Wednesday, June 08, 2005

Crisis in Bolivia

One of my advisors is currently in Bolivia with some students, presumably doing some work in their area of study, medical anthropology, and it just so happens that a revolution has broken out there, which is more into my area of study (cultural anthropology). Bolivia's majority indigenous peoples, the Aymara and the Quechua, have decided that they have had enough of Western neoliberalism being forced upon them and have taken action, along with labor groups such as miners, in shutting down access to La Paz, forcing the resignation of President Mesa, and blocking access to a congressional convention in Sucre to appoint a new president. My professor and his students say they are physically safe as of now, but food may run out soon, and water may also soon become an issue. I told him that we will coordinate any assistance that they might need, via the US Embassy and local NGO's, should that become necessary, but hopefully things will ease up for them soon. This is a stark Latin American example of a majority, indigenous, population, being ruled by a minority, elite, Westernized oligarchy, which espouses neoliberal policies as a way of the maintenance of pseudo-democratic rule by the elite over the Indian majority of a nation; in this case the nation being Bolivia.
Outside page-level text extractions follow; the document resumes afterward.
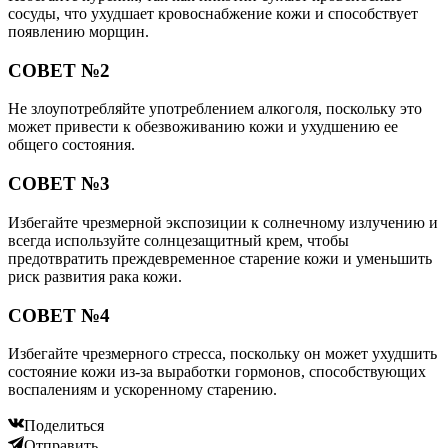
сосуды, что ухудшает кровоснабжение кожи и способствует
появлению морщин.
СОВЕТ №2
Не злоупотребляйте употреблением алкоголя, поскольку это
может привести к обезвоживанию кожи и ухудшению ее
общего состояния.
СОВЕТ №3
Избегайте чрезмерной экспозиции к солнечному излучению и
всегда используйте солнцезащитный крем, чтобы
предотвратить преждевременное старение кожи и уменьшить
риск развития рака кожи.
СОВЕТ №4
Избегайте чрезмерного стресса, поскольку он может ухудшить
состояние кожи из-за выработки гормонов, способствующих
воспалениям и ускоренному старению.
Поделиться
Отправить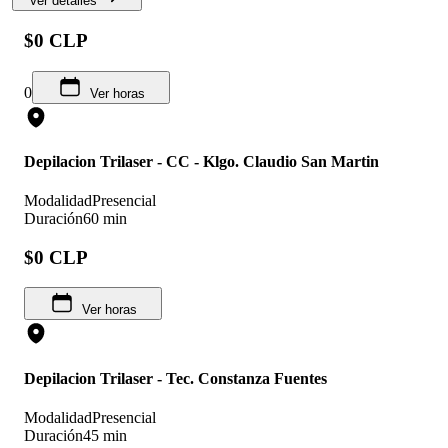
Ver detalles
$0 CLP
0
Ver horas
Depilacion Trilaser - CC - Klgo. Claudio San Martin
Modalidad
Presencial
Duración
60 min
$0 CLP
Ver horas
Depilacion Trilaser - Tec. Constanza Fuentes
Modalidad
Presencial
Duración
45 min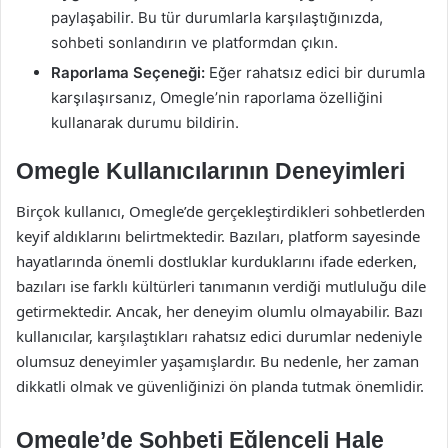
paylaşabilir. Bu tür durumlarla karşılaştığınızda,
sohbeti sonlandırın ve platformdan çıkın.
Raporlama Seçeneği:
Eğer rahatsız edici bir durumla
karşılaşırsanız, Omegle’nin raporlama özelliğini
kullanarak durumu bildirin.
Omegle Kullanıcılarının Deneyimleri
Birçok kullanıcı, Omegle’de gerçekleştirdikleri sohbetlerden
keyif aldıklarını belirtmektedir. Bazıları, platform sayesinde
hayatlarında önemli dostluklar kurduklarını ifade ederken,
bazıları ise farklı kültürleri tanımanın verdiği mutluluğu dile
getirmektedir. Ancak, her deneyim olumlu olmayabilir. Bazı
kullanıcılar, karşılaştıkları rahatsız edici durumlar nedeniyle
olumsuz deneyimler yaşamışlardır. Bu nedenle, her zaman
dikkatli olmak ve güvenliğinizi ön planda tutmak önemlidir.
Omegle’de Sohbeti Eğlenceli Hale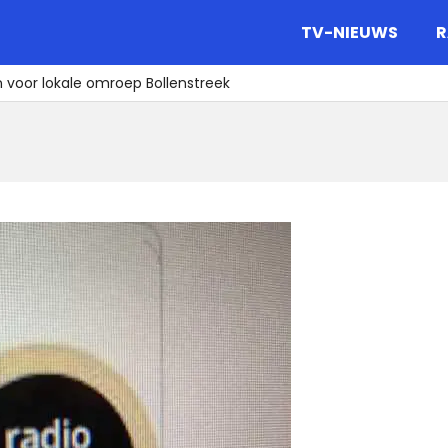
gazine.
TV-NIEUWS
R
n voor lokale omroep Bollenstreek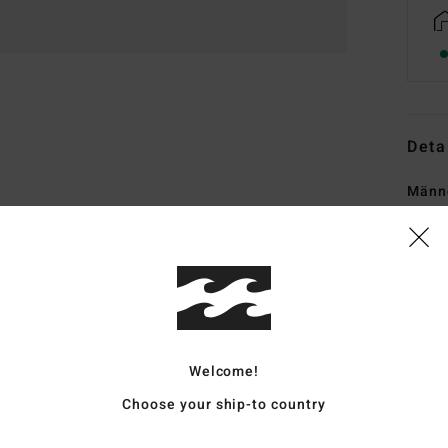
Deta
Männe
Style
Funk
U
recy
Mis
Welcome!
I
Choose your ship-to country
T
erwä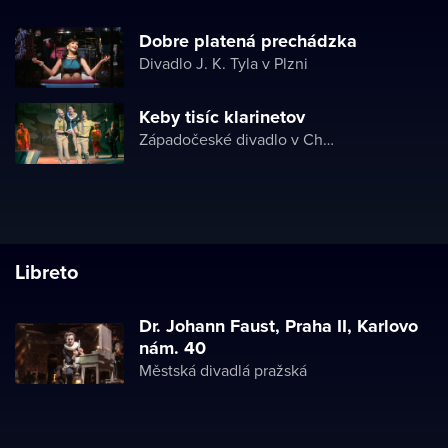
Dobre platená prechádzka
Divadlo J. K. Tyla v Plzni
Keby tisíc klarinetov
Západočeské divadlo v Chebu
Libreto
Dr. Johann Faust, Praha II, Karlovo
nám. 40
Městská divadlá pražská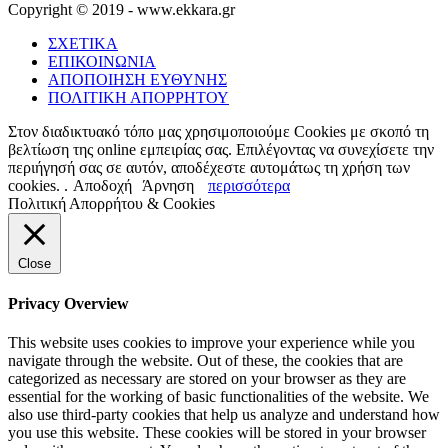
Copyright © 2019 - www.ekkara.gr
ΣΧΕΤΙΚΑ
ΕΠΙΚΟΙΝΩΝΙΑ
ΑΠΟΠΟΙΗΣΗ ΕΥΘΥΝΗΣ
ΠΟΛΙΤΙΚΗ ΑΠΟΡΡΗΤΟΥ
Στον διαδικτυακό τόπο μας χρησιμοποιούμε Cookies με σκοπό τη
βελτίωση της online εμπειρίας σας. Επιλέγοντας να συνεχίσετε την
περιήγησή σας σε αυτόν, αποδέχεστε αυτομάτως τη χρήση των
cookies. .
Αποδοχή
Άρνηση
περισσότερα
Πολιτική Απορρήτου & Cookies
Close
Privacy Overview
This website uses cookies to improve your experience while you
navigate through the website. Out of these, the cookies that are
categorized as necessary are stored on your browser as they are
essential for the working of basic functionalities of the website. We
also use third-party cookies that help us analyze and understand how
you use this website. These cookies will be stored in your browser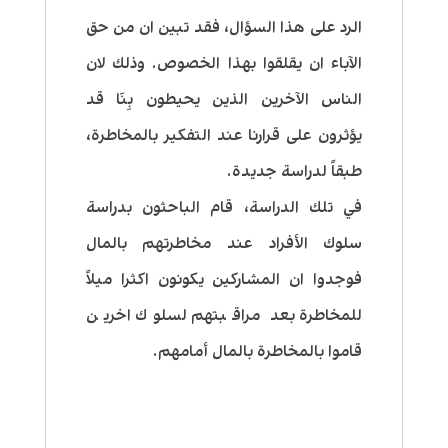
الرد على هذا السؤال، فقد تبين ان من حق
الآباء ان يقلقوا بهذا الخصوص. وذلك لان
الناس الآخرين الذين يحيطون بِنَا قد
يؤثرون على قرارنا عند التفكير بالمخاطرة،
طبقاً لدراسة جديدة.
في تلك الدراسة، قام الباحثون بدراسة
سلوك الأفراد عند مخاطرتهم بالمال
فوجدوا ان المشاركين يكونون اكثرا ميلاً
للمخاطرة بعد مراقبتهم لسلوك اخرين
قاموا بالمخاطرة بالمال أمامهم.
Latin America has become increasingly resistant to neoliberal policies that export profits at the expense of the masses in favor of the few, with those few being of course our "traditional" allies, the generals, the dictators, the plantation owners, and so on. Seven Latin American nations have turned toward leftist style governments in recent years in response to so-called "free-market" style economics being thrust upon them by the power of the U.S. government and its multinational corporate allies, an economics of exploitation that the world has come to resist increasingly in recent years, as witnessed by events of Seattle in 1999, as well as anti-globalization protests in Europe and the rest of the world as of more recently. My hope is that the time of the Aymara and the Quechua has come in Bolivia, and that they can provide an example for indigenous peoples everywhere, in terms of self-determination, real democracy, and social and political justice for the poor of Latin America, and of all nations of the world.